Koronavirüs öncesi süreçte çoğumuzun hayatının daha çok iş odaklı olduğunu kaydeden Süleymanlı, “İş dışında arta kalan zamanlarımızı daha çok eve ayırabiliyorduk, sosyal ilişkilerimize hatta akrabalık ilişkilerimiz de daha çok iş ve eğitim dışında kalan zaman sürecindeydi. Ama birdenbire çok hızlı bir şekilde hepimiz eve sığmaya başladık, eve döndük. Bir anlamda çok modern hayatın ortaya çıkarmış olduğu iş odaklı bir yaşam biçiminden çok hızlı bir şekilde geleneksel toplumlarda daha çok karşılaştığımız bir yaşam biçimine döndük. Hayatımız bu şekilde dönüştü. Bir anlamda da hayatımız kendi inisiyatifimizin dışına çıkmış oldu. Böyle bir sürece girdik. Dolayısıyla tabii ki bu şok olarak adlandırabileceğimiz bu süreçte farklı kesimlerin farklı şekillerde etkilendiğini araştırma sonuçlarında çok bariz şekilde gözlemlemiş olduk” dedi.
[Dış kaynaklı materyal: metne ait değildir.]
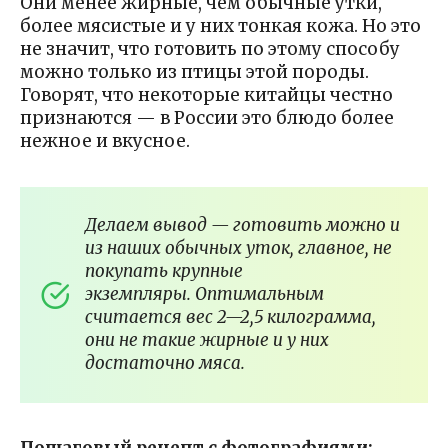
Они менее жирные, чем обычные утки,
более мясистые и у них тонкая кожа. Но это
не значит, что готовить по этому способу
можно только из птицы этой породы.
Говорят, что некоторые китайцы честно
признаются — в России это блюдо более
нежное и вкусное.
Делаем вывод — готовить можно и
из наших обычных уток, главное, не
покупать крупные
экземпляры. Оптимальным
считается вес 2—2,5 килограмма,
они не такие жирные и у них
достаточно мяса.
Selçuk Kılıç: “Korkular ve kaygılar azaldı”
Method Research Company Genel Müdür Yardımcısı Selçuk Kılıç ise çalışmanın korku ve kaygının yoğun olduğu tarihlerde yapıldığını belirterek, “Şimdi o kaygılar, korkular ve vakalar biraz daha azaldı. Bu çalışmada 74 ilden katılım oldu. Dolayısıyla tam Türkiye’yi sunan bir araştırma oldu” dedi.